• Task instructions
The data below contains pictures, which are to be skipped; the lines starting at the line with "ממשיכה כרגיל. לכל היותר, פשוט חוזרים למצב" and ending at the line with "Съчетава се добре с" are to be output exactly, both ends included.

[Stored data]
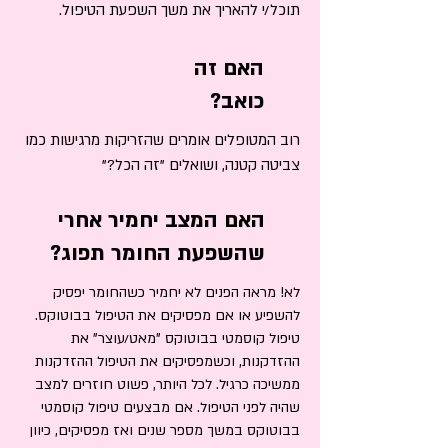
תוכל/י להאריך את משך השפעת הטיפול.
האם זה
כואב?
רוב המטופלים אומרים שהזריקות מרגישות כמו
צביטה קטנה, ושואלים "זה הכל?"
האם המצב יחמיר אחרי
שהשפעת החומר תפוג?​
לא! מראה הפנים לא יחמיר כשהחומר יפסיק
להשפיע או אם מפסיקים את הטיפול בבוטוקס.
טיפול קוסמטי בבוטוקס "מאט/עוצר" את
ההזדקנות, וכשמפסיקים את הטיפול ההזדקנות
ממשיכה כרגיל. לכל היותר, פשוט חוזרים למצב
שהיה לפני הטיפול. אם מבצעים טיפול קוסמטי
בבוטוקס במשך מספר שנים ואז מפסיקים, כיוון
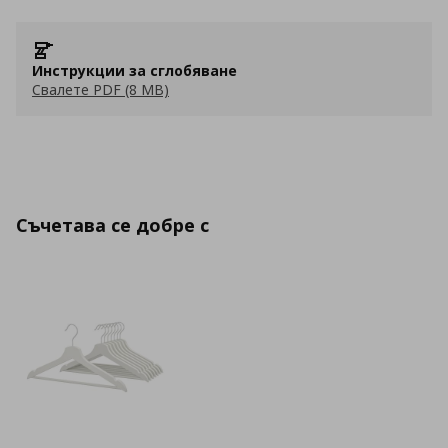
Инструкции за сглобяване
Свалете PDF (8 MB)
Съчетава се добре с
--
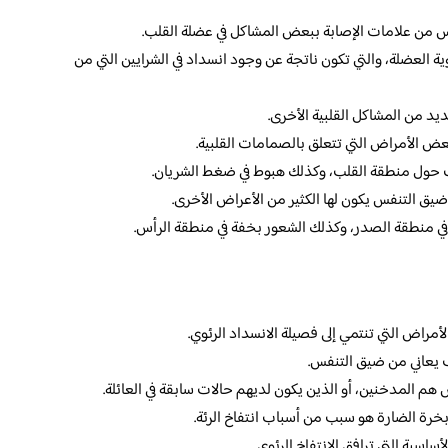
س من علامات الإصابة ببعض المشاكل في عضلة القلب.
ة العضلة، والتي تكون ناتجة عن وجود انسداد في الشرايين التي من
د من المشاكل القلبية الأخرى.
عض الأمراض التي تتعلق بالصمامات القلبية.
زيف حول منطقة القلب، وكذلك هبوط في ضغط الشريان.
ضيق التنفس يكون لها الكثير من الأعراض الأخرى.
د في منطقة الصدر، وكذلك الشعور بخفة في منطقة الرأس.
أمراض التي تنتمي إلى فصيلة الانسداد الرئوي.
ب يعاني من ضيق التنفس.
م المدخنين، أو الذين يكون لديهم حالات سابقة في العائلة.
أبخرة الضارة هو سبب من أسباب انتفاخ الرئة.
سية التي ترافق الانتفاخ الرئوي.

• Answer to the exercise
ממשיכה כרגיל. לכל היותר, פשוט חוזרים למצב
שהיה לפני הטיפול. אם מבצעים טיפול קוסמטי
בבוטוקס במשך מספר שנים ואז מפסיקים, כיוון
Инструкции за сглобяване
Свалете PDF (8 MB)
Съчетава се добре с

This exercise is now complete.